• **REQUIRED WORK**:
All lines in the records below with the word "Earth" must be returned.

• **EXERCISE DATA**:

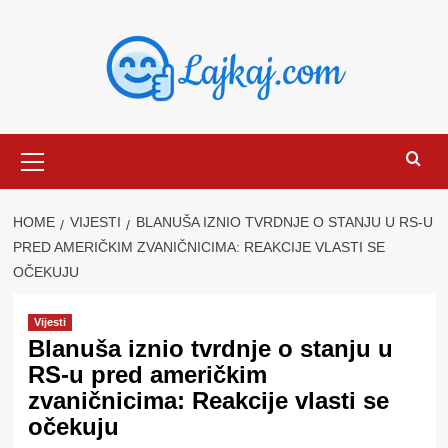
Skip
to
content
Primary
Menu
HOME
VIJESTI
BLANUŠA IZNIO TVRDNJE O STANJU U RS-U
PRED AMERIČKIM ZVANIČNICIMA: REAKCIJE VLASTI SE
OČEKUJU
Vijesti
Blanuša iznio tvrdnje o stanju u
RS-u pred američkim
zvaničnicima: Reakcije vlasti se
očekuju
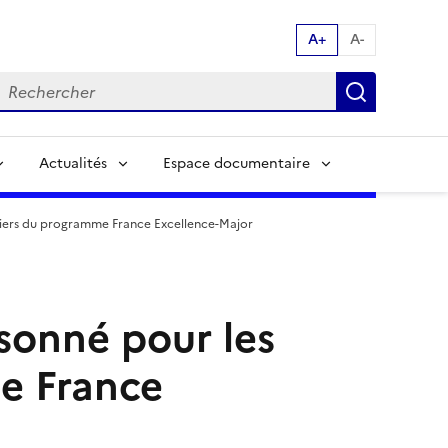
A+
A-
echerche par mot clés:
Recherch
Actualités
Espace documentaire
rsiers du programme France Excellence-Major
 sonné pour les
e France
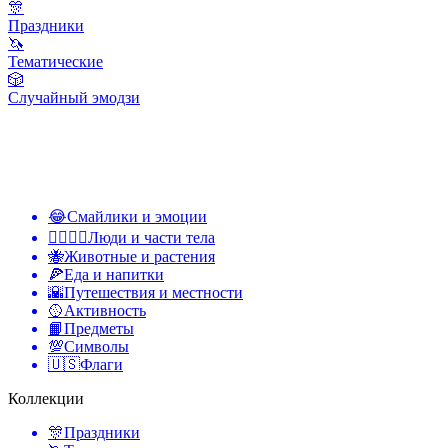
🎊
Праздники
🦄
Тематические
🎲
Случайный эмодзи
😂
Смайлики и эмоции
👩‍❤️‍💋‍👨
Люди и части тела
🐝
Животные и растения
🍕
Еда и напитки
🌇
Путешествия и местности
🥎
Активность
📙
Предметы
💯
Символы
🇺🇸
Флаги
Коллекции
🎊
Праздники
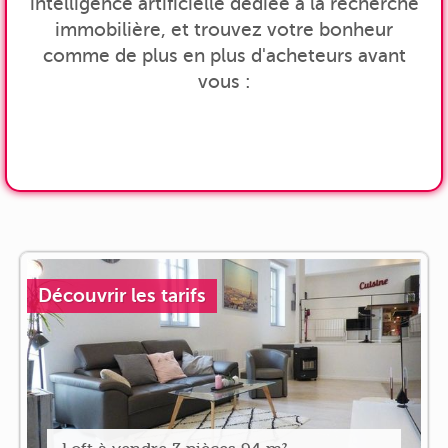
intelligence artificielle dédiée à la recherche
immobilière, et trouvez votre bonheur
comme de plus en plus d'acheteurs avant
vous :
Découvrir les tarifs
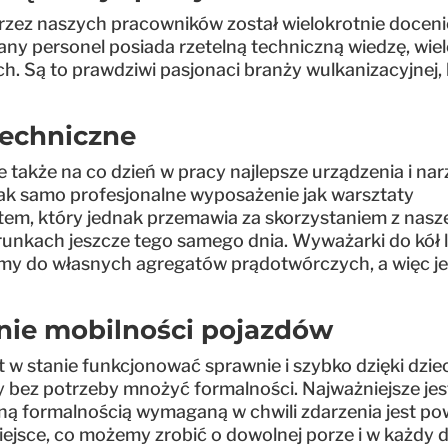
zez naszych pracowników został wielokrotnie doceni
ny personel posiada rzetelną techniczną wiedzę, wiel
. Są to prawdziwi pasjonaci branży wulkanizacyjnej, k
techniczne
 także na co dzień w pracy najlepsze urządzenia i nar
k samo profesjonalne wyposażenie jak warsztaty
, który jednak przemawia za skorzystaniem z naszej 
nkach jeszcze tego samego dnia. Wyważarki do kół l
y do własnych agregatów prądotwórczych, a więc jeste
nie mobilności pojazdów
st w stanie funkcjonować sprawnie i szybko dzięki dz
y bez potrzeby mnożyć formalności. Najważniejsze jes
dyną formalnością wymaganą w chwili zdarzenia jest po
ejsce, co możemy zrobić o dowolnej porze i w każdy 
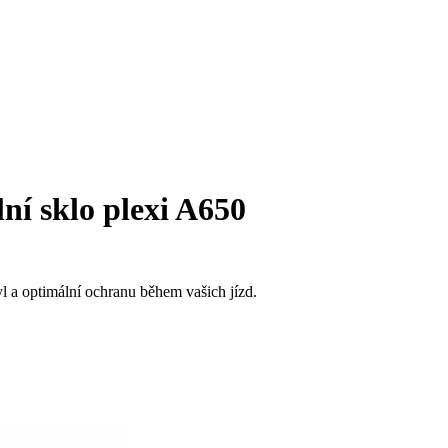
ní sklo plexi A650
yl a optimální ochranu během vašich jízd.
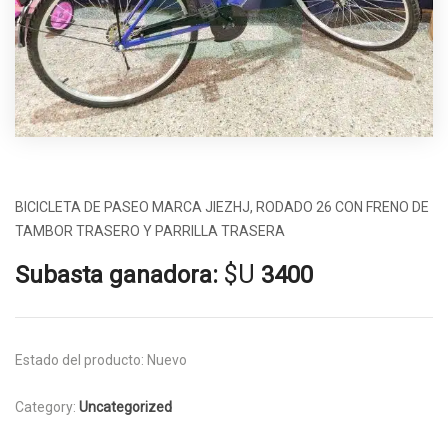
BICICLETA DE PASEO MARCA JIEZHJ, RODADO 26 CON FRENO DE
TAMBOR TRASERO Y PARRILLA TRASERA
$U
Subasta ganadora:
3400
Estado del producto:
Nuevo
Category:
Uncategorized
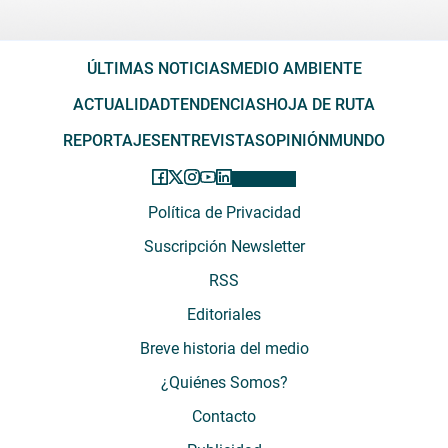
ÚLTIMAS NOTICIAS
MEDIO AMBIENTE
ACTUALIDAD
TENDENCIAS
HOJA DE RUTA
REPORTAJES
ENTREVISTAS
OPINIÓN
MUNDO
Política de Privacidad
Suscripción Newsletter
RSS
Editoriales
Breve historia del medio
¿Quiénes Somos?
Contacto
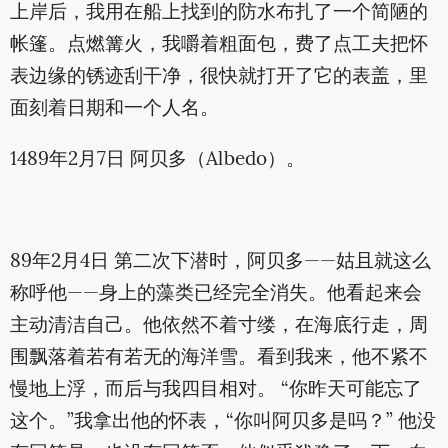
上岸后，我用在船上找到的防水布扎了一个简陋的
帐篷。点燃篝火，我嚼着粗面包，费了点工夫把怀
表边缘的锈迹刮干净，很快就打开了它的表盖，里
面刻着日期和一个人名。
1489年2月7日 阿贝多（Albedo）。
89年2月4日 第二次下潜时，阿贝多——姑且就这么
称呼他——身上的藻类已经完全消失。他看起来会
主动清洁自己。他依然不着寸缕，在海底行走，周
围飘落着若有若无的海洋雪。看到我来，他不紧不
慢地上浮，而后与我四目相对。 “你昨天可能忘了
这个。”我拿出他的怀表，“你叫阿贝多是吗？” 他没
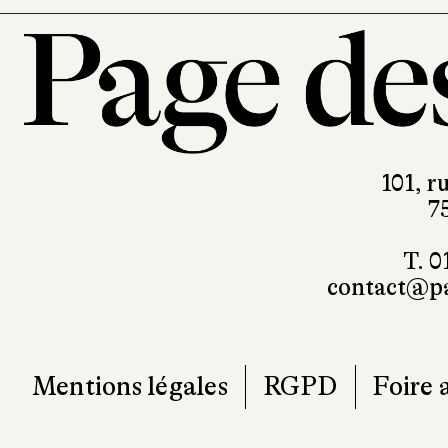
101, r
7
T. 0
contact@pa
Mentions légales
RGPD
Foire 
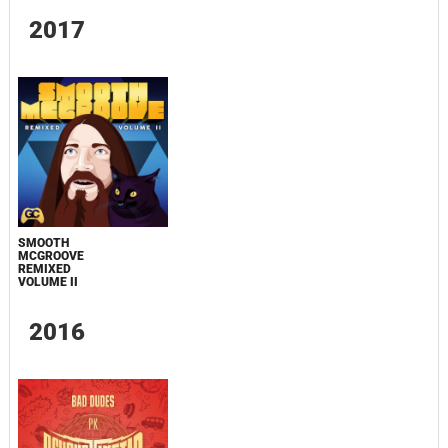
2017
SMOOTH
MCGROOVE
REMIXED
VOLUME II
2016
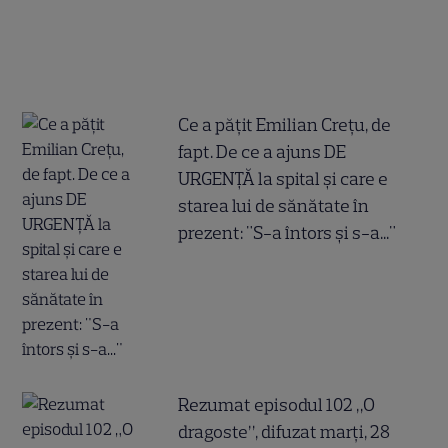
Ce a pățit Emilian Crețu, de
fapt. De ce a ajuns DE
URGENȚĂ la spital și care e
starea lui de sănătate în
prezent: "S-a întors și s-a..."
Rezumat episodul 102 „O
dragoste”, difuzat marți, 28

==

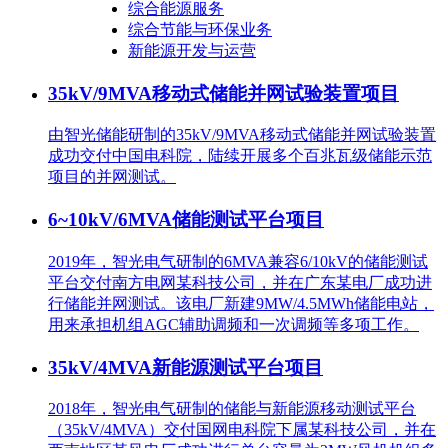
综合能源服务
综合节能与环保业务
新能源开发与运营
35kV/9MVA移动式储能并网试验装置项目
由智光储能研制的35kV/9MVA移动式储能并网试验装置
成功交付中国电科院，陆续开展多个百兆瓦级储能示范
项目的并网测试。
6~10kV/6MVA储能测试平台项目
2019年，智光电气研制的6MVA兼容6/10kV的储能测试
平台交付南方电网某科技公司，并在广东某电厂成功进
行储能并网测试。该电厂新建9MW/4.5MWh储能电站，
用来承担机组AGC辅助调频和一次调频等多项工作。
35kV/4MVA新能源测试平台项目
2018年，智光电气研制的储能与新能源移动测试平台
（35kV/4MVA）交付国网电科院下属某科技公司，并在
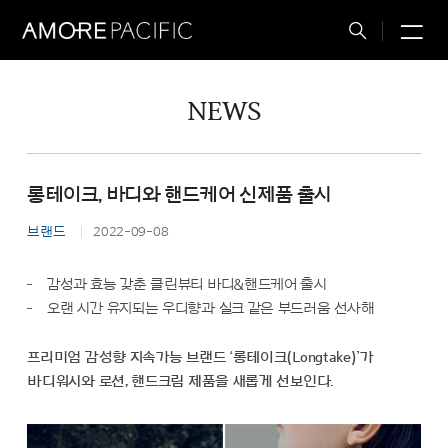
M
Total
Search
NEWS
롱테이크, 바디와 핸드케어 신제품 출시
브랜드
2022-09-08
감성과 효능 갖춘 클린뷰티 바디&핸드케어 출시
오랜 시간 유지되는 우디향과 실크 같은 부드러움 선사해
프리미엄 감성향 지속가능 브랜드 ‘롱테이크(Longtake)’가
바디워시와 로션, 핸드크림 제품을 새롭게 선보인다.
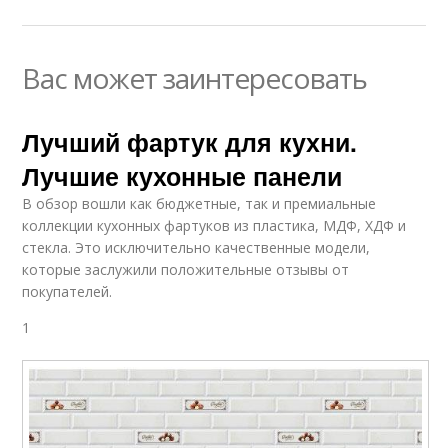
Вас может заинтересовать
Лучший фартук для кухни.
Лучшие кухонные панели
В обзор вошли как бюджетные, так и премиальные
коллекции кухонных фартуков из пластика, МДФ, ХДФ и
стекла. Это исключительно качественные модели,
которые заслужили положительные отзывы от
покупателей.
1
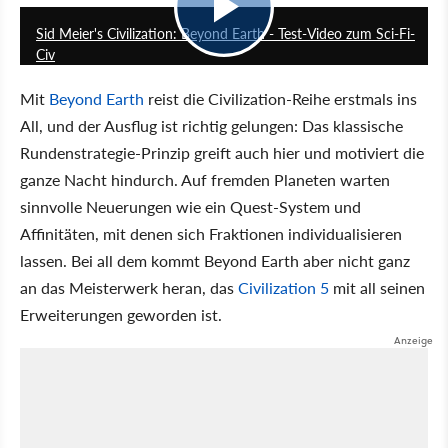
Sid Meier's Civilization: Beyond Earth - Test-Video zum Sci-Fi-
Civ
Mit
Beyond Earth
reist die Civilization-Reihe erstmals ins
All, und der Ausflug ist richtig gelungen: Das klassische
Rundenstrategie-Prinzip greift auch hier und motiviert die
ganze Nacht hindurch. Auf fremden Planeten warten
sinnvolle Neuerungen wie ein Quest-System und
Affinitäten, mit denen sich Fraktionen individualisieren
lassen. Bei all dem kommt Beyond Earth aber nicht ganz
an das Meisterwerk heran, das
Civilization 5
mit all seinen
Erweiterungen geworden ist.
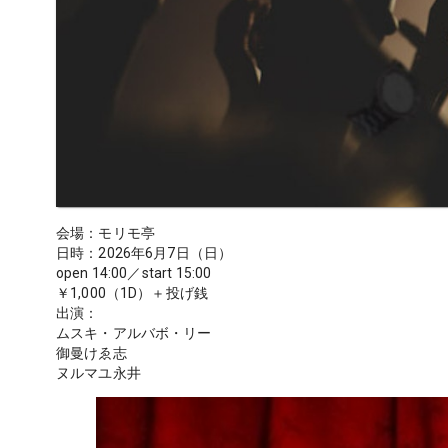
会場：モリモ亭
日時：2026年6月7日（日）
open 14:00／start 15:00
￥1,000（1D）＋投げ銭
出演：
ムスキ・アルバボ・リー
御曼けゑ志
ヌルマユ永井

• **ANSWER TO THIS PROBLEM**:
Sid Meier's Civilization: Beyond Earth - Test-Video zum Sci-Fi-
Beyond Earth
lassen. Bei all dem kommt Beyond Earth aber nicht ganz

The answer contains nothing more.